Zero-Shot vs. Few-Shot Multi-Speaker TTS Using Pre-trained Czech SpeechT5 Model
Jan Lehečka, Zdeněk Hanzlíček, Jindřich Matoušek, Daniel Tihelka
TL;DR
The paper investigates zero-shot versus few-shot multi-speaker TTS using a Czech SpeechT5 foundation model trained from scratch on large-scale Czech speech and text data. It pre-trains on approximately 120,000 hours of Czech speech and 17.5 billion Czech text tokens, then fine-tunes on a large, diverse multi-speaker corpus, leveraging x-vector speaker embeddings and a HiFi-GAN vocoder for synthesis.
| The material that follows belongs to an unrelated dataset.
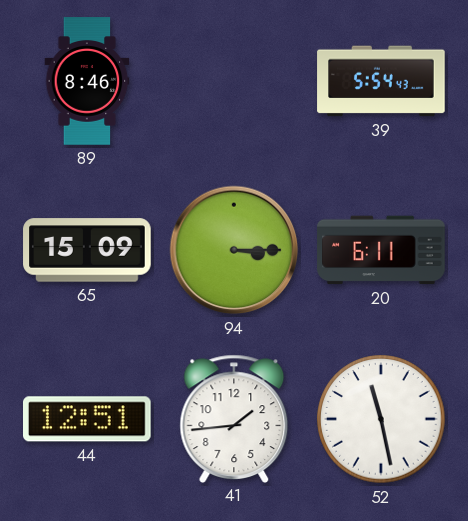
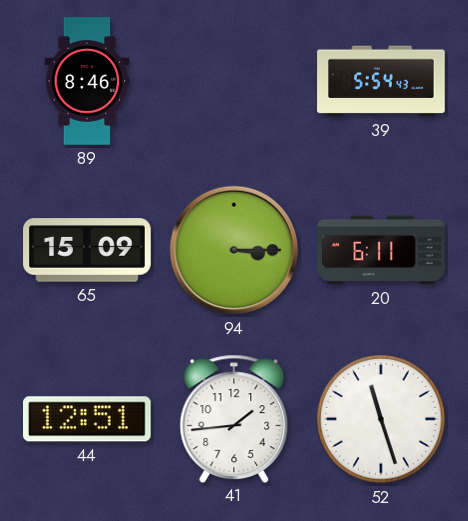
52: 11:28 -> 11:27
Two listening tests show zero-shot synthesis underperforms in both quality and speaker similarity, while roughly 1 minute of target speaker data yields acceptable quality, with diminishing quality gains as data increases but potential gains in similarity for less monotonous voices. The work demonstrates practical viability for Czech zero-/few-shot TTS, discusses ethical considerations for synthetic voices of public figures, and provides the pre-trained Czech SpeechT5 foundation model for non-commercial use.
Abstract
In this paper, we experimented with the SpeechT5 model pre-trained on large-scale datasets. We pre-trained the foundation model from scratch and fine-tuned it on a large-scale robust multi-speaker text-to-speech (TTS) task. We tested the model capabilities in a zero- and few-shot scenario. Based on two listening tests, we evaluated the synthetic audio quality and the similarity of how synthetic voices resemble real voices. Our results showed that the SpeechT5 model can generate a synthetic voice for any speaker using only one minute of the target speaker's data. We successfully demonstrated the high quality and similarity of our synthetic voices on publicly known Czech politicians and celebrities.